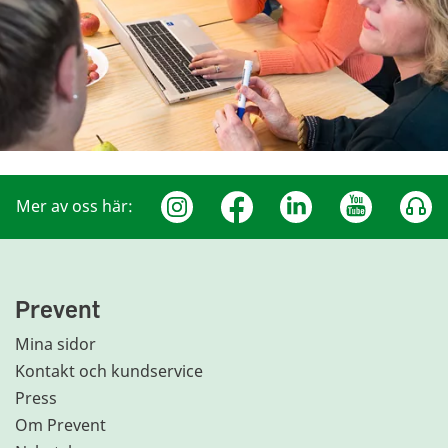
Mer av oss här:
Prevent
Mina sidor
Kontakt och kundservice
Press
Om Prevent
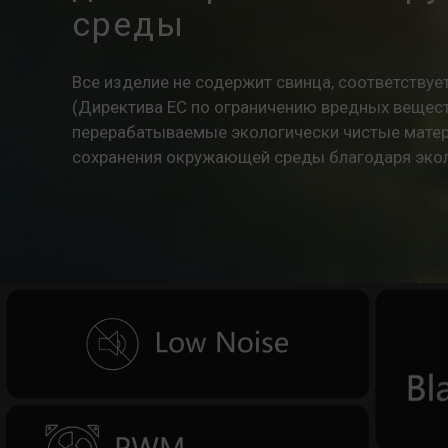
среды
Все изделие не содержит свинца, соответству
(Директива ЕС по ограничению вредных веществ
перерабатываемые экологически чистые матер
сохранения окружающей среды благодаря экол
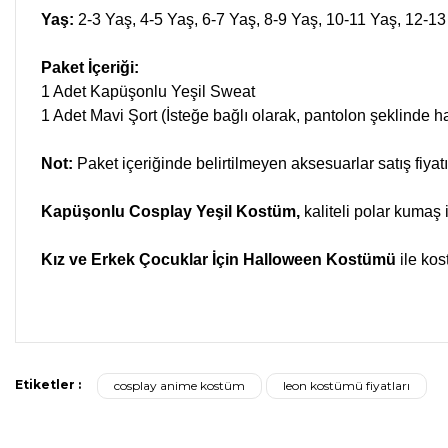
Yaş:
2-3 Yaş, 4-5 Yaş, 6-7 Yaş, 8-9 Yaş, 10-11 Yaş, 12-1
Paket İçeriği:
1 Adet Kapüşonlu Yeşil Sweat
1 Adet Mavi Şort (İsteğe bağlı olarak, pantolon şeklinde haz
Not:
Paket içeriğinde belirtilmeyen aksesuarlar satış fiyatı
Kapüşonlu Cosplay Yeşil Kostüm,
kaliteli polar kumaş 
Kız ve Erkek Çocuklar İçin Halloween Kostümü
ile kos
Bu ürünün fiyat bilgisi, resim, ürün açıklamalarında ve diğer kon
Görüş ve önerileriniz için teşekkür ederiz.
Etiketler :
cosplay anime kostüm
leon kostümü fiyatları
Ürün resmi kalitesiz, bozuk veya görüntülenemiyor.
Ürün açıklamasında eksik bilgiler bulunuyor.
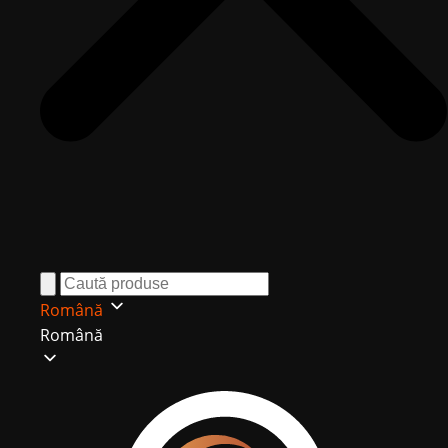
Română
Română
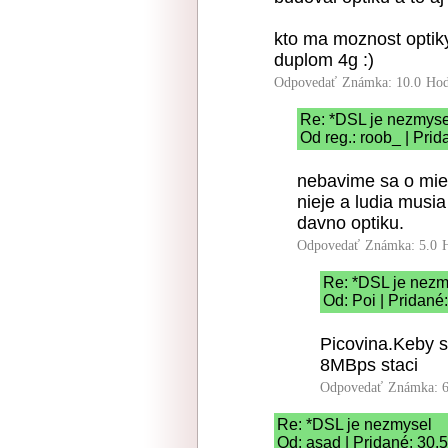
kto ma moznost optiky
duplom 4g :)
Odpovedať
Známka: 10.0
Hod
Re: *DSL je nezmyse
Od reg.: roob_ | Pri
nebavime sa o mies
nieje a ludia musi
davno optiku.
Odpovedať
Známka: 5.0
Re: *DSL je nezm
Od: Poi | Pridané
Picovina.Keby s
8MBps staci
Odpovedať
Známka: 6
Re: *DSL je nezmysel
Od: asad | Pridané: 30.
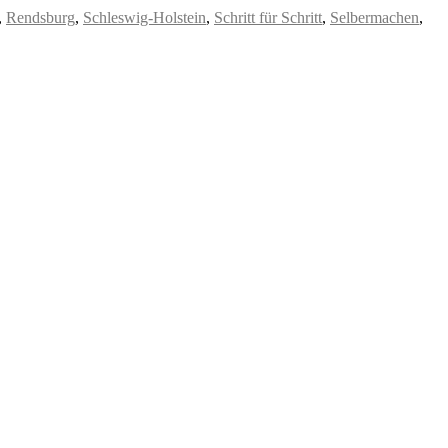
,
Rendsburg
,
Schleswig-Holstein
,
Schritt für Schritt
,
Selbermachen
,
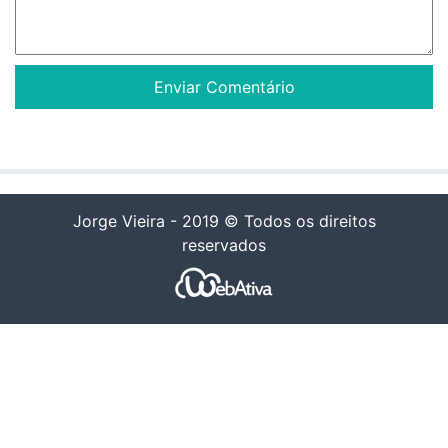
Jorge Vieira - 2019 © Todos os direitos
reservados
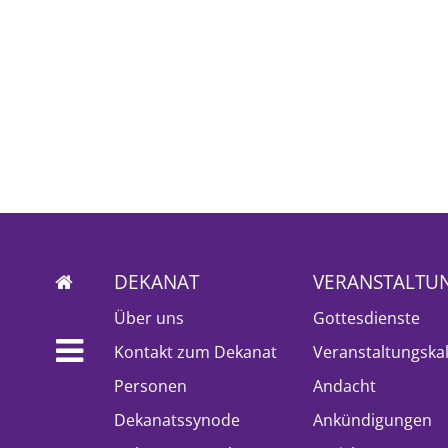
DEKANAT
VERANSTALTU
Über uns
Gottesdienste
Kontakt zum Dekanat
Veranstaltungska
Personen
Andacht
Dekanatssynode
Ankündigungen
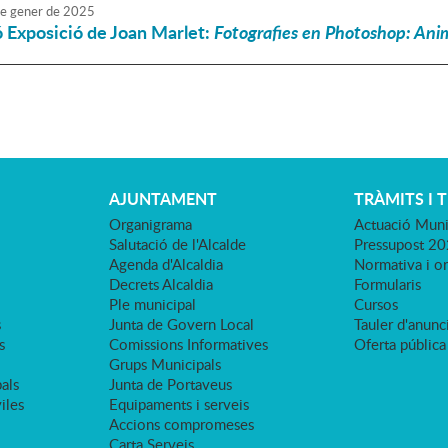
e
gener
de
2025
 Exposició de Joan Marlet:
Fotografies en Photoshop: Anim
AJUNTAMENT
TRÀMITS I 
Organigrama
Actuació Muni
Salutació de l'Alcalde
Pressupost 2
Agenda d'Alcaldia
Normativa i o
Decrets Alcaldia
Formularis
Ple municipal
Cursos
s
Junta de Govern Local
Tauler d'anunci
s
Comissions Informatives
Oferta pública
Grups Municipals
als
Junta de Portaveus
viles
Equipaments i serveis
Accions compromeses
Carta Serveis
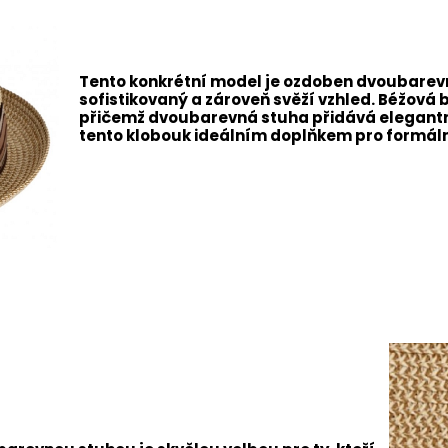
Tento konkrétní model je ozdoben dvoubarev
sofistikovaný a zároveň svěží vzhled. Béžová 
přičemž dvoubarevná stuha přidává elegantní
tento klobouk ideálním doplňkem pro formální 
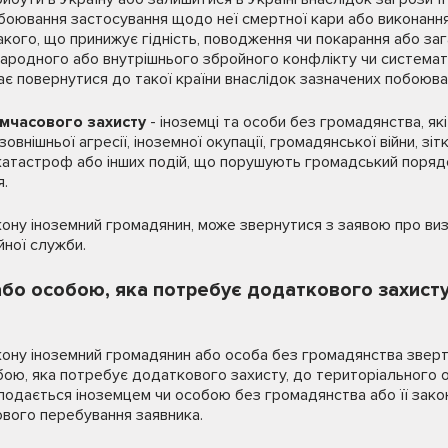
боювання застосування щодо неї смертної кари або виконання
акого, що принижує гідність, поводження чи покарання або з
жнародного або внутрішнього збройного конфлікту чи система
ає повернутися до такої країни внаслідок зазначених побоюва
имчасового захисту
- іноземці та особи без громадянства, як
зовнішньої агресії, іноземної окупації, громадянської війни, зітк
атастроф або інших подій, що порушують громадський порядок 
я.
кону іноземний громадянин, може звернутися з заявою про ви
йної служби.
бо особою, яка потребує додаткового захист
кону іноземний громадянин або особа без громадянства зверт
ою, яка потребує додаткового захисту, до територіального о
 подається іноземцем чи особою без громадянства або її зак
ового перебування заявника.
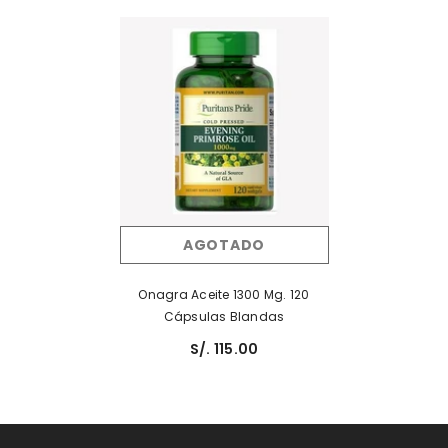
AGOTADO
Onagra Aceite 1300 Mg. 120
Cápsulas Blandas
S/. 115.00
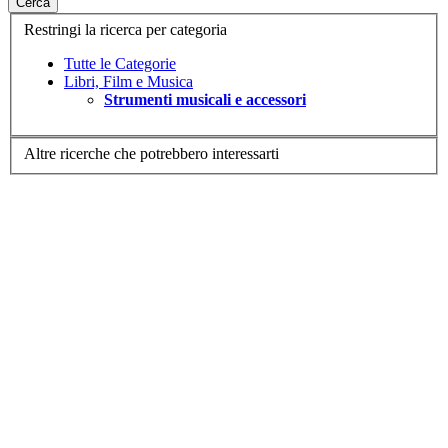
Cerca
Restringi la ricerca per categoria
Tutte le Categorie
Libri, Film e Musica
Strumenti musicali e accessori
Altre ricerche che potrebbero interessarti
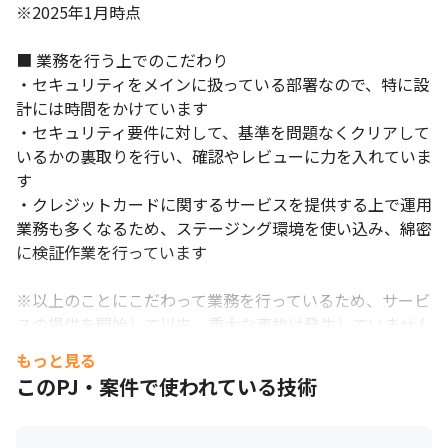
※2025年1月時点

■ 業務を行う上でのこだわり

・セキュリティをメインに扱っている部署なので、特に設
計には時間をかけています

・セキュリティ要件に対して、基準を問題なくクリアして
いるかの裏取りを行い、確認やレビューに力を入れていま
す

・クレジットカードに関するサービスを提供する上で運用
業務も多くなるため、ステージング環境を使い込み、綿密
に検証作業を行っています

※以上のことにこだわって業務を行っているため、サービ
スの提供を開始して以来、重大な事故は発生していません

もっと見る
■ 配属先の雰囲気

このPJ・案件で使われている技術
・チームでコミュニケーションを緊密に取って業務を行っ
ているため、自分の意見を反映させやすいです

・駅近くの新しいオフィスで勤務できるので、業務環境は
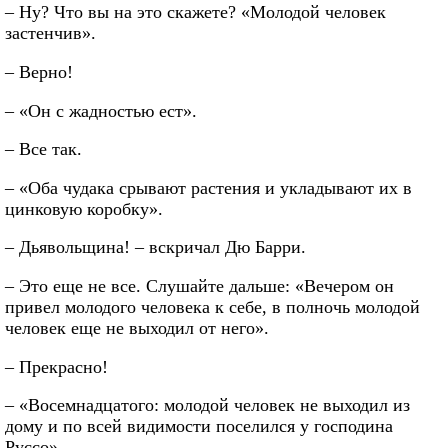
– Ну? Что вы на это скажете? «Молодой человек
застенчив».
– Верно!
– «Он с жадностью ест».
– Все так.
– «Оба чудака срывают растения и укладывают их в
цинковую коробку».
– Дьявольщина! – вскричал Дю Барри.
– Это еще не все. Слушайте дальше: «Вечером он
привел молодого человека к себе, в полночь молодой
человек еще не выходил от него».
– Прекрасно!
– «Восемнадцатого: молодой человек не выходил из
дому и по всей видимости поселился у господина
Руссо».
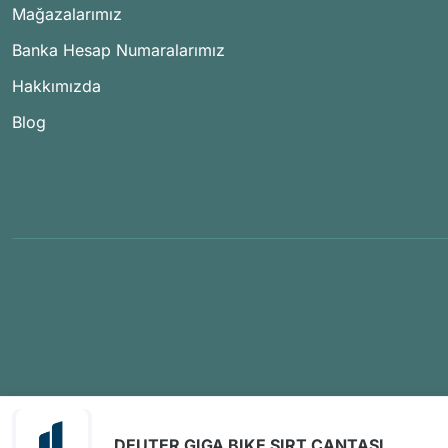
Mağazalarımız
Banka Hesap Numaralarımız
Hakkımızda
Blog
DEUTER GIGA BIKE SIRT CANTASI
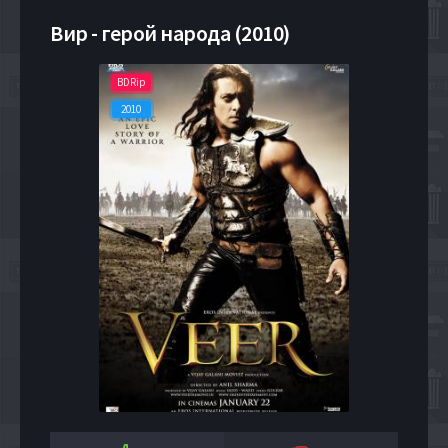
Вир - герой народа (2010)
BDRip
2010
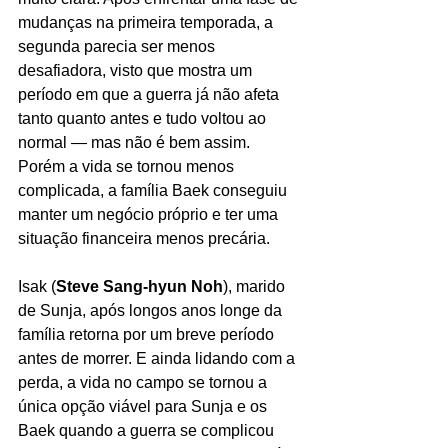
mudanças na primeira temporada, a 
segunda parecia ser menos 
desafiadora, visto que mostra um 
período em que a guerra já não afeta 
tanto quanto antes e tudo voltou ao 
normal — mas não é bem assim. 
Porém a vida se tornou menos 
complicada, a família Baek conseguiu 
manter um negócio próprio e ter uma 
situação financeira menos precária. 
Isak (
Steve Sang-hyun Noh
), marido 
de Sunja, após longos anos longe da 
família retorna por um breve período 
antes de morrer. E ainda lidando com a 
perda, a vida no campo se tornou a 
única opção viável para Sunja e os 
Baek quando a guerra se complicou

* PROBLEM STATEMENT:
The result should be a precise copy of all the entries, free of pictures.

* RESULT OF THIS TASK:
Mer av oss här:
Prevent
Mina sidor
Kontakt och kundservice
Press
Om Prevent
среды
Все изделие не содержит свинца, соответству
(Директива ЕС по ограничению вредных веществ
перерабатываемые экологически чистые матер
сохранения окружающей среды благодаря экол
Yaş:
2-3 Yaş, 4-5 Yaş, 6-7 Yaş, 8-9 Yaş, 10-11 Yaş, 12-1
Paket İçeriği:
1 Adet Kapüşonlu Yeşil Sweat
1 Adet Mavi Şort (İsteğe bağlı olarak, pantolon şeklinde haz
Not:
Paket içeriğinde belirtilmeyen aksesuarlar satış fiyatı
Kapüşonlu Cosplay Yeşil Kostüm,
kaliteli polar kumaş 
Kız ve Erkek Çocuklar İçin Halloween Kostümü
ile kos
Bu ürünün fiyat bilgisi, resim, ürün açıklamalarında ve diğer kon
Görüş ve önerileriniz için teşekkür ederiz.
Etiketler :
cosplay anime kostüm
leon kostümü fiyatları
Ürün resmi kalitesiz, bozuk veya görüntülenemiyor.
Ürün açıklamasında eksik bilgiler bulunuyor.
Română
Română
kto ma moznost optiky
duplom 4g :)
Odpovedať
Známka: 10.0
Hod
Re: *DSL je nezmyse
Od reg.: roob_ | Pri
nebavime sa o mies
nieje a ludia musi
davno optiku.
Odpovedať
Známka: 5.0
Re: *DSL je nezm
Od: Poi | Pridané
Picovina.Keby s
8MBps staci
Odpovedať
Známka: 6
Re: *DSL je nezmysel
Od: asad | Pridané: 30.
,
Rendsburg
,
Schleswig-Holstein
,
Schritt für Schritt
,
Selbermachen
,
Jorge Vieira - 2019 © Todos os direitos
reservados
DEKANAT
VERANSTALTU
Über uns
Gottesdienste
Kontakt zum Dekanat
Veranstaltungska
Personen
Andacht
Dekanatssynode
Ankündigungen
e
gener
de
2025
 Exposició de Joan Marlet:
Fotografies en Photoshop: Anim
AJUNTAMENT
TRÀMITS I 
Organigrama
Actuació Muni
Salutació de l'Alcalde
Pressupost 2
Agenda d'Alcaldia
Normativa i o
Decrets Alcaldia
Formularis
Ple municipal
Cursos
s
Junta de Govern Local
Tauler d'anunci
s
Comissions Informatives
Oferta pública
Grups Municipals
als
Junta de Portaveus
viles
Equipaments i serveis
Accions compromeses
Carta Serveis
Tento konkrétní model je ozdoben dvoubarev
sofistikovaný a zároveň svěží vzhled. Béžová 
přičemž dvoubarevná stuha přidává elegantní
tento klobouk ideálním doplňkem pro formální 
боювання застосування щодо неї смертної кари або виконання
акого, що принижує гідність, поводження чи покарання або з
жнародного або внутрішнього збройного конфлікту чи система
ає повернутися до такої країни внаслідок зазначених побоюва
имчасового захисту
- іноземці та особи без громадянства, як
зовнішньої агресії, іноземної окупації, громадянської війни, зітк
атастроф або інших подій, що порушують громадський порядок 
я.
кону іноземний громадянин, може звернутися з заявою про ви
йної служби.
бо особою, яка потребує додаткового захист
кону іноземний громадянин або особа без громадянства зверт
ою, яка потребує додаткового захисту, до територіального о
 подається іноземцем чи особою без громадянства або її зак
ового перебування заявника.
AGOTADO
Onagra Aceite 1300 Mg. 120
Cápsulas Blandas
S/. 115.00
Cerca
Restringi la ricerca per categoria
Tutte le Categorie
Libri, Film e Musica
Strumenti musicali e accessori
Altre ricerche che potrebbero interessarti
※2025年1月時点

■ 業務を行う上でのこだわり

・セキュリティをメインに扱っている部署なので、特に設
計には時間をかけています

・セキュリティ要件に対して、基準を問題なくクリアして
いるかの裏取りを行い、確認やレビューに力を入れていま
す

・クレジットカードに関するサービスを提供する上で運用
業務も多くなるため、ステージング環境を使い込み、綿密
に検証作業を行っています

※以上のことにこだわって業務を行っているため、サービ
スの提供を開始して以来、重大な事故は発生していません

もっと見る
■ 配属先の雰囲気

このPJ・案件で使われている技術
・チームでコミュニケーションを緊密に取って業務を行っ
ているため、自分の意見を反映させやすいです

・駅近くの新しいオフィスで勤務できるので、業務環境は
– Ну? Что вы на это скажете? «Молодой человек
застенчив».
– Верно!
– «Он с жадностью ест».
– Все так.
– «Оба чудака срывают растения и укладывают их в
цинковую коробку».
– Дьявольщина! – вскричал Дю Барри.
– Это еще не все. Слушайте дальше: «Вечером он
привел молодого человека к себе, в полночь молодой
человек еще не выходил от него».
– Прекрасно!
– «Восемнадцатого: молодой человек не выходил из
дому и по всей видимости поселился у господина
Руссо».
Mağazalarımız
Banka Hesap Numaralarımız
Hakkımızda
Blog
DEUTER GIGA BIKE SIRT CANTASI
Вир - герой народа (2010)
BDRip
2010
mudanças na primeira temporada, a 
segunda parecia ser menos 
desafiadora, visto que mostra um 
período em que a guerra já não afeta 
tanto quanto antes e tudo voltou ao 
normal — mas não é bem assim. 
Porém a vida se tornou menos 
complicada, a família Baek conseguiu 
manter um negócio próprio e ter uma 
situação financeira menos precária. 
Isak (
Steve Sang-hyun Noh
), marido 
de Sunja, após longos anos longe da 
família retorna por um breve período 
antes de morrer. E ainda lidando com a 
perda, a vida no campo se tornou a 
única opção viável para Sunja e os 
Baek quando a guerra se complicou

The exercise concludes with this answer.